Sam Hulick (Mass Effect 1 and 2, Heroes of Stalingrad, SoundGiants Inc.) – “What’s really helped me in my career is showing up at GDC every year and making valuable connections. And I don’t mean connections in the sense of having to know the right people, but what I mean is that it’s a small industry in the grand scheme of things, and everyone is connected somehow. Maybe the writer or level designer you really connected with goes back to his company and raves to the audio director about you. My point is, keep an open mind when networking, and don’t focus so much on business or landing work. Show up at GDC consistently so people remember you, be personable, make a good impression, and just have fun. The business stuff will happen naturally if you have the talent and professionalism to back you up.”
Jason Hayes (World of Warcraft, Diablo, StarCraft, musicbyjasonhayes.com) – “I think one of the best things you can do as a musician trying to find work is to be extremely flexible with the kind of jobs that you’re willing to take. In the past I’ve worked in a music store keyboard department, played in a band as a touring musician, worked in a recording studio, and also written jingles for radio ads. So being willing and able to do a number of different things has been a good strategy for maintaining a semi-stable career in music. Also, if you want to work in the game industry, it can a good idea to try to get in the door in the QA department, or if you have the skills for it, the IT department. Because once you’re in the door you can start to talk to the developers about your interest in writing music, and you’ll be way ahead of everyone else who has to resort to sending CDs in the mail. In my experience, those CDs stack up really high in someone’s office, and it’s hard to get noticed that way.”
Tom Salta (H.A.W.X., Prince of Persia: The Forgotten Sands, Red Steel, tomsalta.com) – “A diversity of projects always helps me build and maintain momentum. I get bored doing the same thing over and over, so I always welcome opportunities that present me with unique challenges. It can be quite nerve-racking at times and can get me out of my comfort zone, but I know that for me, that’s when I grow. It forces me to try and experience new things that I never have before. That’s one of my favorite parts about what I do–having the ability to explore different styles of music and interact with a wide range of musicians and cultures that I’d normally never have the chance to in everyday life.”
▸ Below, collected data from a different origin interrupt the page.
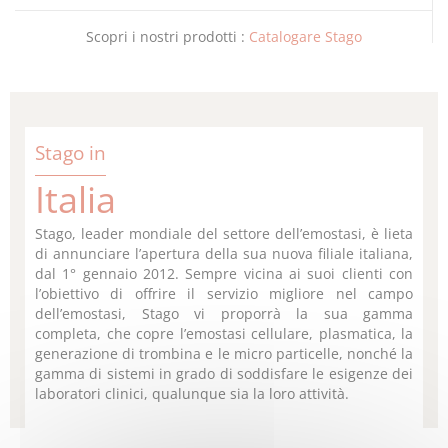
Scopri i nostri prodotti :
Catalogare Stago
Stago in
Italia
Stago, leader mondiale del settore dell’emostasi, è lieta
di annunciare l’apertura della sua nuova filiale italiana,
dal 1° gennaio 2012. Sempre vicina ai suoi clienti con
l’obiettivo di offrire il servizio migliore nel campo
dell’emostasi, Stago vi proporrà la sua gamma
completa, che copre l’emostasi cellulare, plasmatica, la
generazione di trombina e le micro particelle, nonché la
gamma di sistemi in grado di soddisfare le esigenze dei
laboratori clinici, qualunque sia la loro attività.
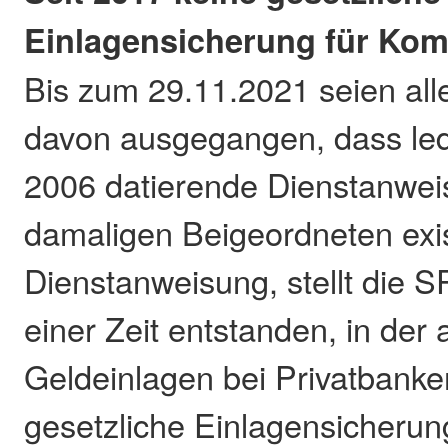
Einlagensicherung für K
Bis zum 29.11.2021 seien all
davon ausgegangen, dass ledi
2006 datierende Dienstanwei
damaligen Beigeordneten exis
Dienstanweisung, stellt die SP
einer Zeit entstanden, in de
Geldeinlagen bei Privatbanke
gesetzliche Einlagensicherun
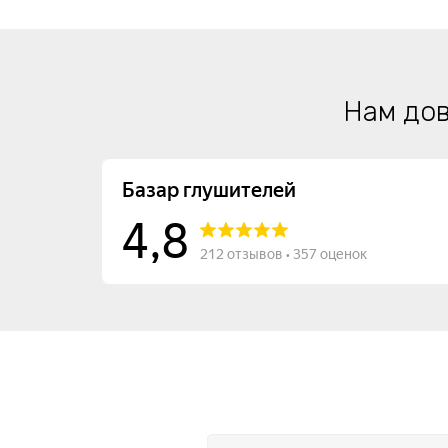
Нам дов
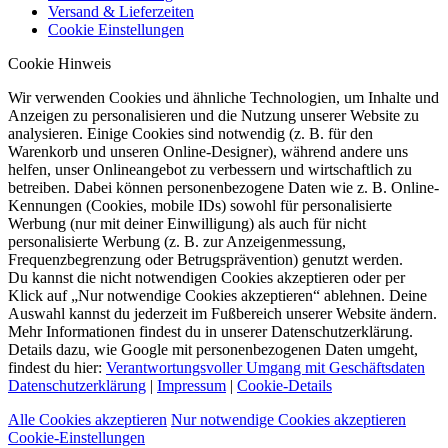
Versand & Lieferzeiten
Cookie Einstellungen
Cookie Hinweis
Wir verwenden Cookies und ähnliche Technologien, um Inhalte und
Anzeigen zu personalisieren und die Nutzung unserer Website zu
analysieren. Einige Cookies sind notwendig (z. B. für den
Warenkorb und unseren Online-Designer), während andere uns
helfen, unser Onlineangebot zu verbessern und wirtschaftlich zu
betreiben. Dabei können personenbezogene Daten wie z. B. Online-
Kennungen (Cookies, mobile IDs) sowohl für personalisierte
Werbung (nur mit deiner Einwilligung) als auch für nicht
personalisierte Werbung (z. B. zur Anzeigenmessung,
Frequenzbegrenzung oder Betrugsprävention) genutzt werden.
Du kannst die nicht notwendigen Cookies akzeptieren oder per
Klick auf „Nur notwendige Cookies akzeptieren“ ablehnen. Deine
Auswahl kannst du jederzeit im Fußbereich unserer Website ändern.
Mehr Informationen findest du in unserer Datenschutzerklärung.
Details dazu, wie Google mit personenbezogenen Daten umgeht,
findest du hier:
Verantwortungsvoller Umgang mit Geschäftsdaten
Datenschutzerklärung
|
Impressum
|
Cookie-Details
Alle Cookies akzeptieren
Nur notwendige Cookies akzeptieren
Cookie-Einstellungen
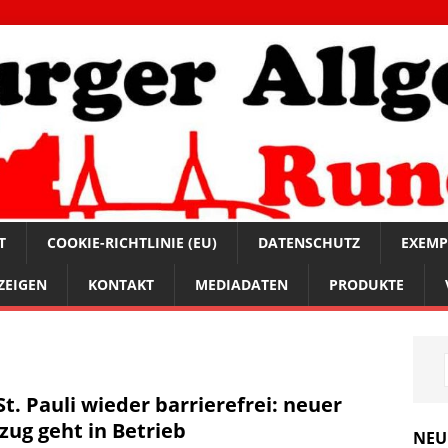
T
COOKIE-RICHTLINIE (EU)
DATENSCHUTZ
EXEMP
ZEIGEN
KONTAKT
MEDIADATEN
PRODUKTE
St. Pauli wieder barrierefrei: neuer
zug geht in Betrieb
NEU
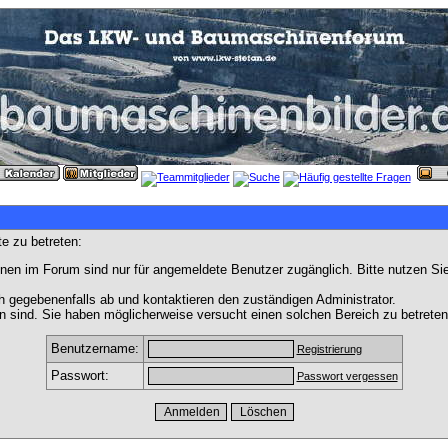
e zu betreten:
nen im Forum sind nur für angemeldete Benutzer zugänglich. Bitte nutzen Si
h gegebenenfalls ab und kontaktieren den zuständigen Administrator.
 sind. Sie haben möglicherweise versucht einen solchen Bereich zu betreten
Benutzername:
Registrierung
Passwort:
Passwort vergessen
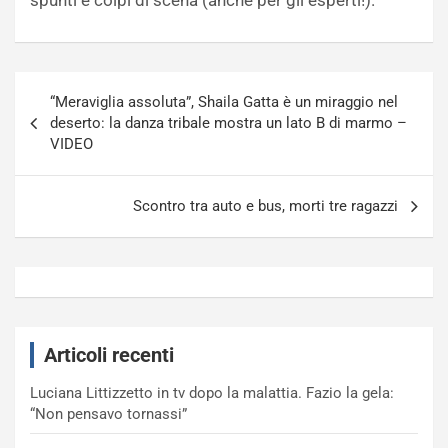
spunti e colpi di scena (anche per gli esperti!).
Navigazione
“Meraviglia assoluta”, Shaila Gatta è un miraggio nel
articoli
deserto: la danza tribale mostra un lato B di marmo –
VIDEO
Scontro tra auto e bus, morti tre ragazzi
Articoli recenti
Luciana Littizzetto in tv dopo la malattia. Fazio la gela:
“Non pensavo tornassi”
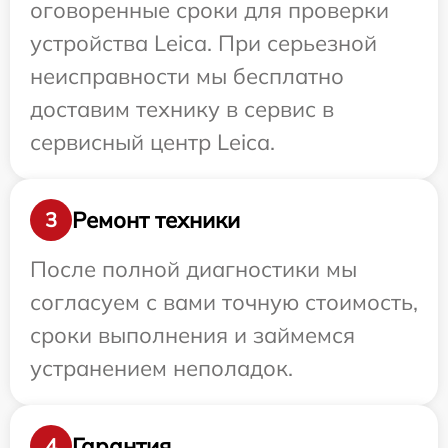
оговоренные сроки для проверки
устройства Leica. При серьезной
неисправности мы бесплатно
доставим технику в сервис в
сервисный центр Leica.
Ремонт техники
3
После полной диагностики мы
согласуем с вами точную стоимость,
сроки выполнения и займемся
устранением неполадок.
Гарантия
4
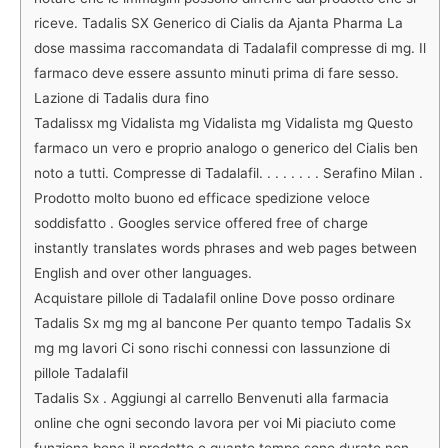
riceve. Tadalis SX Generico di Cialis da Ajanta Pharma La
dose massima raccomandata di Tadalafil compresse di mg. Il
farmaco deve essere assunto minuti prima di fare sesso.
Lazione di Tadalis dura fino
Tadalissx mg Vidalista mg Vidalista mg Vidalista mg Questo
farmaco un vero e proprio analogo o generico del Cialis ben
noto a tutti. Compresse di Tadalafil. . . . . . . . Serafino Milan .
Prodotto molto buono ed efficace spedizione veloce
soddisfatto . Googles service offered free of charge
instantly translates words phrases and web pages between
English and over other languages.
Acquistare pillole di Tadalafil online Dove posso ordinare
Tadalis Sx mg mg al bancone Per quanto tempo Tadalis Sx
mg mg lavori Ci sono rischi connessi con lassunzione di
pillole Tadalafil
Tadalis Sx . Aggiungi al carrello Benvenuti alla farmacia
online che ogni secondo lavora per voi Mi piaciuto come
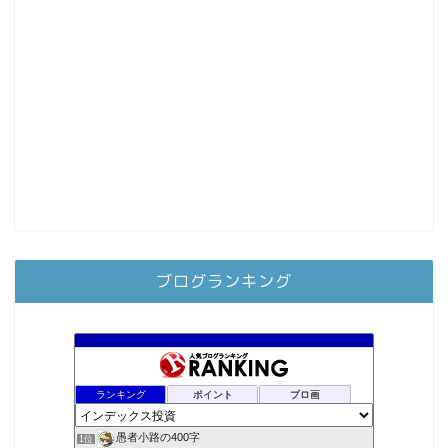
ブログランキング
ランキング
ポイント
ブロ画
愚者小路の400字
1位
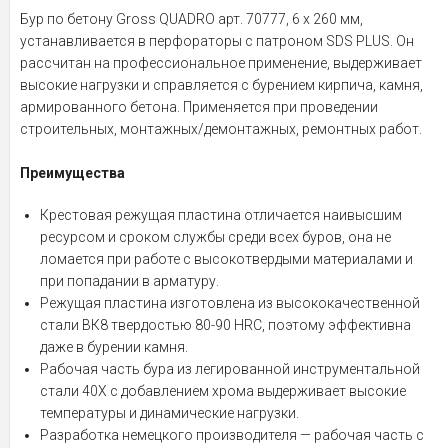
Бур по бетону Gross QUADRO арт. 70777, 6 x 260 мм,
устанавливается в перфораторы с патроном SDS PLUS. Он
рассчитан на профессиональное применение, выдерживает
высокие нагрузки и справляется с бурением кирпича, камня,
армированного бетона. Применяется при проведении
строительных, монтажных/демонтажных, ремонтных работ.
Преимущества
Крестовая режущая пластина отличается наивысшим
ресурсом и сроком службы среди всех буров, она не
ломается при работе с высокотвердыми материалами и
при попадании в арматуру.
Режущая пластина изготовлена из высококачественной
стали ВК8 твердостью 80-90 HRC, поэтому эффективна
даже в бурении камня.
Рабочая часть бура из легированной инструментальной
стали 40Х с добавлением хрома выдерживает высокие
температуры и динамические нагрузки.
Разработка немецкого производителя — рабочая часть с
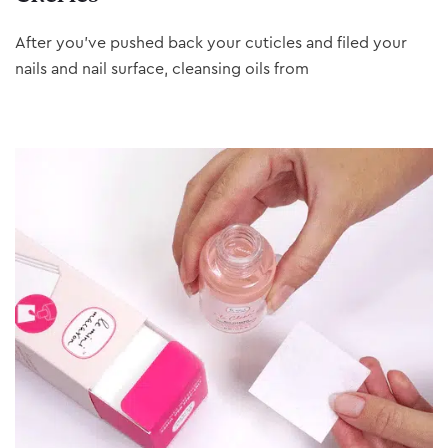
After you’ve pushed back your cuticles and filed your
nails and nail surface, cleansing oils from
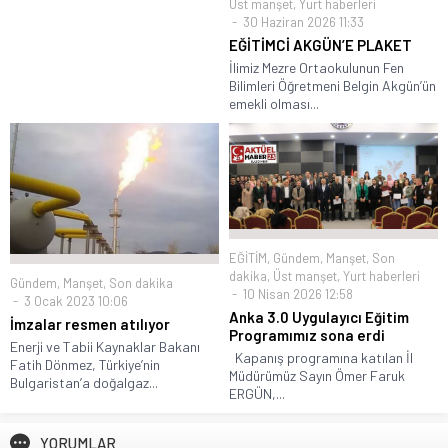
Üst manşet
,
Yurt haberleri
30 Haziran 2026 11:33
EĞİTİMCİ AKGÜN’E PLAKET
İlimiz Mezre Ortaokulunun Fen
Bilimleri Öğretmeni Belgin Akgün’ün
emekli olması...
EĞİTİM
,
Gündem
,
Manşet
,
Son
dakika
,
Üst manşet
,
Yurt haberleri
Gündem
,
Manşet
,
Son dakika
10 Nisan 2026 12:58
3 Ocak 2023 10:06
Anka 3.0 Uygulayıcı Eğitim
İmzalar resmen atılıyor
Programımız sona erdi
Enerji ve Tabii Kaynaklar Bakanı
Kapanış programına katılan İl
Fatih Dönmez, Türkiye’nin
Müdürümüz Sayın Ömer Faruk
Bulgaristan’a doğalgaz...
ERGÜN,...
YORUMLAR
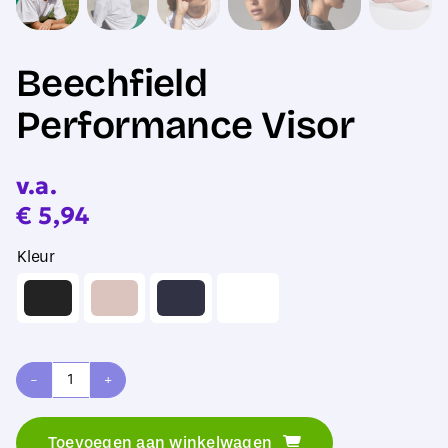
Beechfield
Performance Visor
v.a.
€
5,94
Kleur
Beechfield
Performance
Toevoegen aan winkelwagen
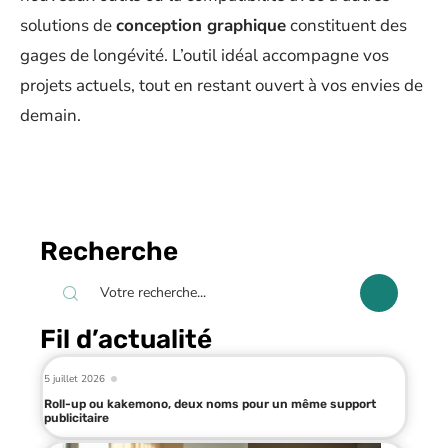
solutions de
conception graphique
constituent des
gages de longévité. L’outil idéal accompagne vos
projets actuels, tout en restant ouvert à vos envies de
demain.
Recherche
Fil d’actualité
5 juillet 2026
Roll-up ou kakemono, deux noms pour un même support
publicitaire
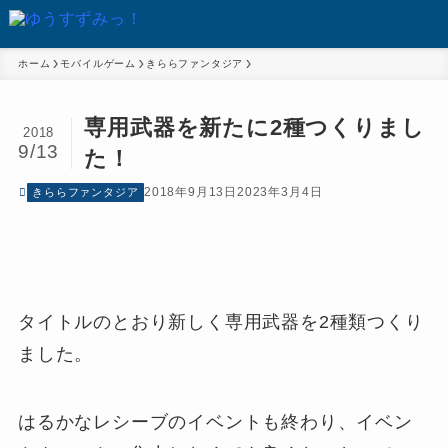
ホーム
モバイルゲーム
きららファンタジア
専用武器を新たに2種つくりまし
2018
9/13
た！
2018年9月13日
2023年3月4日
きららファンタジア
タイトルのとおり新しく専用武器を2種類つくり
ました。
はるかなレシーブのイベントも終わり、イベン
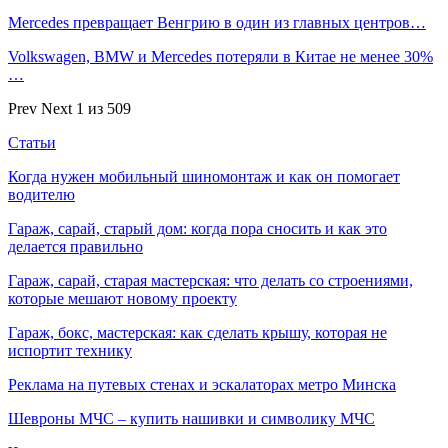
Mercedes превращает Венгрию в один из главных центров…
Volkswagen, BMW и Mercedes потеряли в Китае не менее 30%
…
Prev
Next
1 из 509
Статьи
Когда нужен мобильный шиномонтаж и как он помогает
водителю
Гараж, сарай, старый дом: когда пора сносить и как это
делается правильно
Гараж, сарай, старая мастерская: что делать со строениями,
которые мешают новому проекту
Гараж, бокс, мастерская: как сделать крышу, которая не
испортит технику
Реклама на путевых стенах и эскалаторах метро Минска
Шевроны МЧС – купить нашивки и символику МЧС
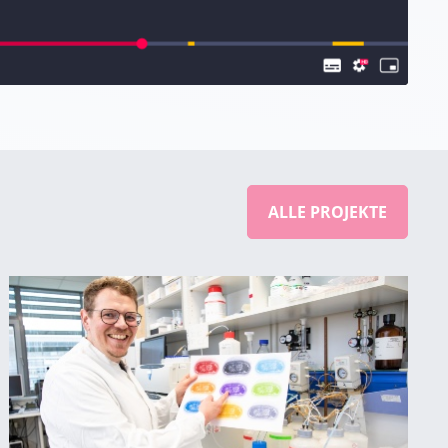
ALLE PROJEKTE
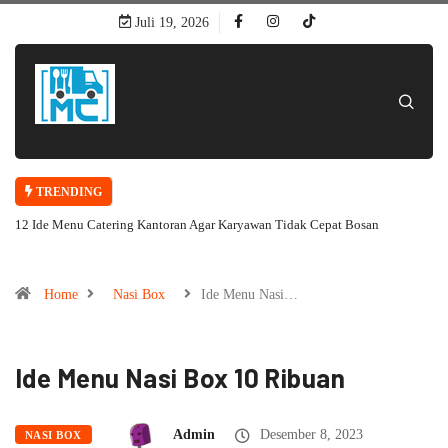
Juli 19, 2026
TRENDING
12 Ide Menu Catering Kantoran Agar Karyawan Tidak Cepat Bosan
Home
Nasi Box
Ide Menu Nasi…
Ide Menu Nasi Box 10 Ribuan
Admin
Desember 8, 2023
NASI BOX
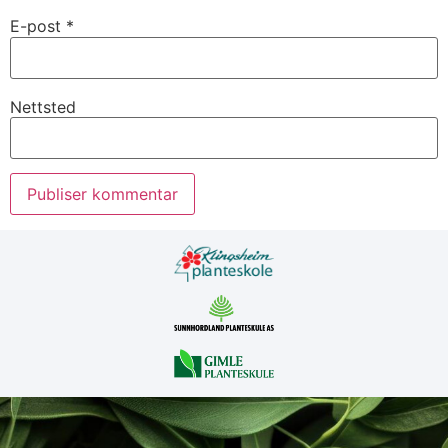
E-post
*
Nettsted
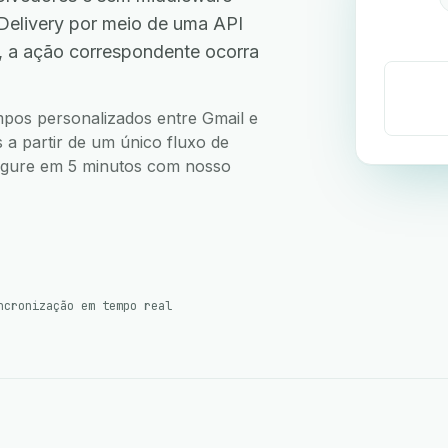
Delivery por meio de uma API
, a ação correspondente ocorra
ampos personalizados entre Gmail e
 a partir de um único fluxo de
nfigure em 5 minutos com nosso
ncronização em tempo real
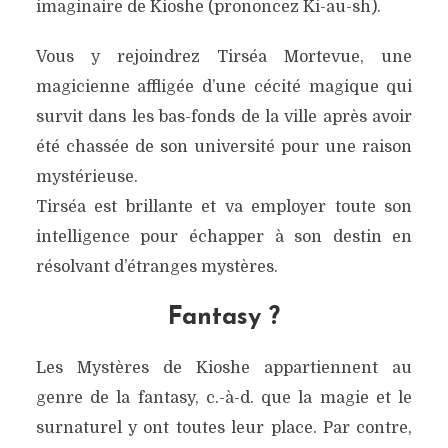
imaginaire de Kioshe (prononcez Ki-au-sh).
Vous y rejoindrez Tirséa Mortevue, une
magicienne affligée d’une cécité magique qui
survit dans les bas-fonds de la ville après avoir
été chassée de son université pour une raison
mystérieuse.
Tirséa est brillante et va employer toute son
intelligence pour échapper à son destin en
résolvant d’étranges mystères.
Fantasy ?
Les Mystères de Kioshe appartiennent au
genre de la fantasy, c.-à-d. que la magie et le
surnaturel y ont toutes leur place. Par contre,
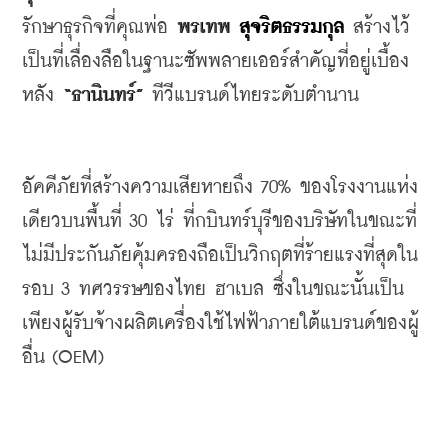
รักษาธุรกิจที่คุณพ่อ
พรเทพ
สุจริตธรรมกุล 
สร้างไว้
เป็นที่เลื่องลือในฐานะซัพพลายเออร์สำคัญที่อยู่เบื้อง
หลัง
 “
ธานินทร์
” 
ทีวีแบรนด์ไทยระดับตำนาน
อัคคีภัยที่สร้างความเสียหายถึง
 70% 
ของโรงงานแห่ง
เดียวบนพื้นที่
 30 
ไร่
ที่กบินทร์บุรีของบริษัทในขณะที่
ไม่มีประกันภัยคุ้มครองถือเป็นวิกฤตที่ร้ายแรงที่สุดใน
รอบ
 3 
ทศวรรษของไทย
ฮาเบล
ซึ่งในขณะนั้นเป็น
เพียงผู้รับจ้างผลิตเครื่องใช้ไฟฟ้าภายใต้แบรนด์ของผู้
อื่น
 (OEM)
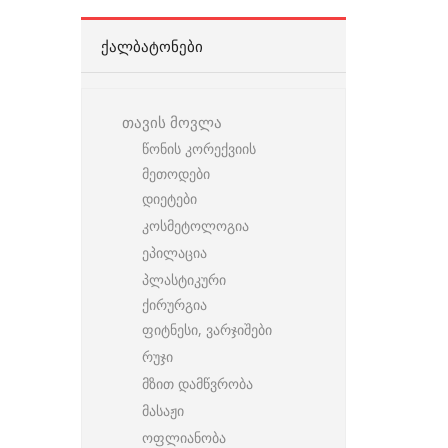
ᲥᲐᲚᲑᲐᲢᲝᲜᲔᲑᲘ
თავის მოვლა
წონის კორექვიის
მეთოდები
დიეტები
კოსმეტოლოგია
ეპილაცია
პლასტიკური
ქირურგია
ფიტნესი, ვარჯიშები
რუჯი
მზით დამწვრობა
მასაჟი
ოფლიანობა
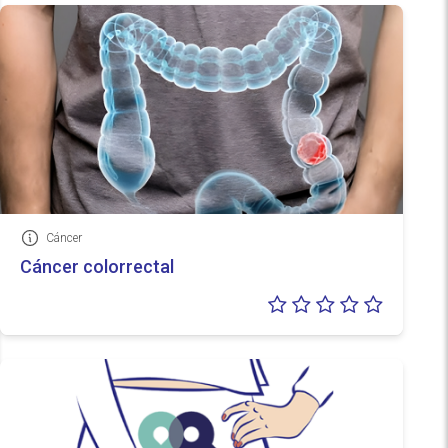
Cáncer
Información
Cáncer colorrectal
Valoraci
0/5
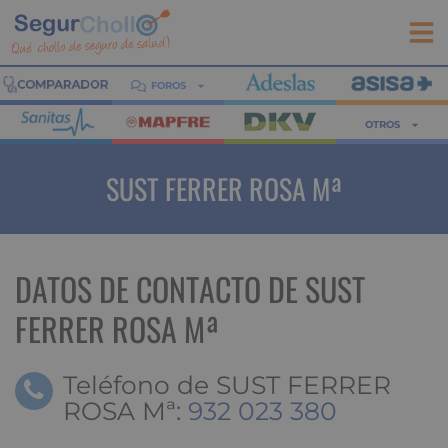
FOROS
OTROS
SUST FERRER ROSA Mª
DATOS DE CONTACTO DE SUST
FERRER ROSA Mª
Teléfono de SUST FERRER
ROSA Mª:
932 023 380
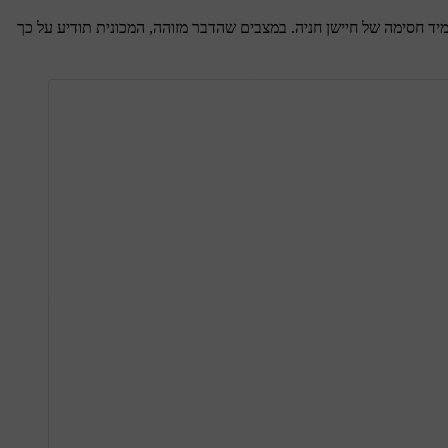
מיד חסימה של חיישן חניה. במצבים שהדבר מזוהה, המכונית תודיע על כך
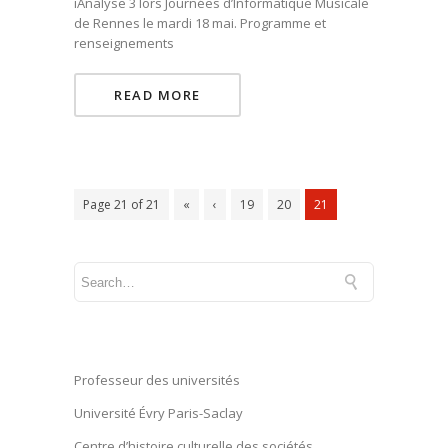
iAnalyse 3 lors Journées d’Informatique Musicale
de Rennes le mardi 18 mai. Programme et
renseignements
READ MORE
Page 21 of 21
«
‹
19
20
21
Professeur des universités
Université Évry Paris-Saclay
Centre d’histoire culturelle des sociétés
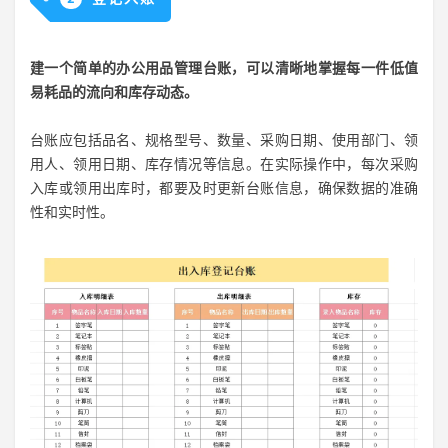
建一个简单的办公用品管理台账，可以清晰地掌握每一件低值
易耗品的流向和库存动态。
台账应包括品名、规格型号、数量、采购日期、使用部门、领
用人、领用日期、库存情况等信息。在实际操作中，每次采购
入库或领用出库时，都要及时更新台账信息，确保数据的准确
性和实时性。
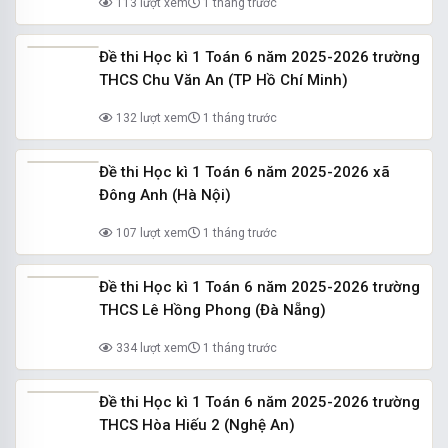
113 lượt xem
1 tháng trước
Đề thi Học kì 1 Toán 6 năm 2025-2026 trường
THCS Chu Văn An (TP Hồ Chí Minh)
132 lượt xem
1 tháng trước
Đề thi Học kì 1 Toán 6 năm 2025-2026 xã
Đông Anh (Hà Nội)
107 lượt xem
1 tháng trước
Đề thi Học kì 1 Toán 6 năm 2025-2026 trường
THCS Lê Hồng Phong (Đà Nẵng)
334 lượt xem
1 tháng trước
Đề thi Học kì 1 Toán 6 năm 2025-2026 trường
THCS Hòa Hiếu 2 (Nghệ An)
Thanks again to everyone that took the time to contribute their wisdom. My only regret is that there wasn’t an opportunity to pursue further input from additional friends in the industry.
And because I got everyone else to pony up, I figure I should add my own two cents. Here are some simple ideas that augment what has already been suggested by my colleagues and have served me well in my career:
- Throw yourself 110% into whatever project you have in front of you, no matter the size
- Take on all challenges with a smile
- Meet deadlines and beat expectations
- Write music that resonates
- Have heart and take chances
Pro Tip: Game Audio Book Club Suggestion
If you’d like to delve deeper into the world of interactive audio for games, look no further than Richard Steven’s and Dave Raybould’s The Game Audio Tutorial (Focal Press). It’s a newly released practical guide with projects and examples that cover both sound design and music implementation in games. It includes access to their website with tie-in lessons.